What is required
Only the number is wanted: how many lines below include "Posts"?
- - -
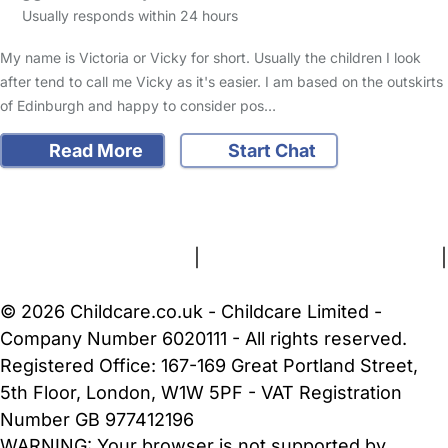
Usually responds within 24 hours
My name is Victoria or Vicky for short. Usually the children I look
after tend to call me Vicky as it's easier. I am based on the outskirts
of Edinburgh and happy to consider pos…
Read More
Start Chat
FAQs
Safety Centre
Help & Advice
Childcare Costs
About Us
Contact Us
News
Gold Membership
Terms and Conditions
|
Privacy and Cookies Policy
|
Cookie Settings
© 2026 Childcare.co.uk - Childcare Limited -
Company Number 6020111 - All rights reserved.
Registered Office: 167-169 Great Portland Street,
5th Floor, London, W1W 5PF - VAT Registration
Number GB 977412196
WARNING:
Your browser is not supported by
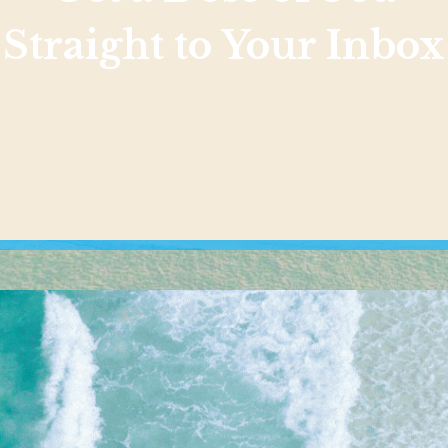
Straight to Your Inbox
- - -
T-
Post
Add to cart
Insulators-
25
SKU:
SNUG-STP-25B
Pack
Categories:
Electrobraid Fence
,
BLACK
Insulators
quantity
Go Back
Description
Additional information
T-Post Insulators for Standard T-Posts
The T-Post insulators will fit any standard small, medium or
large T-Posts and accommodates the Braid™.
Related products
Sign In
- - -
Reply
2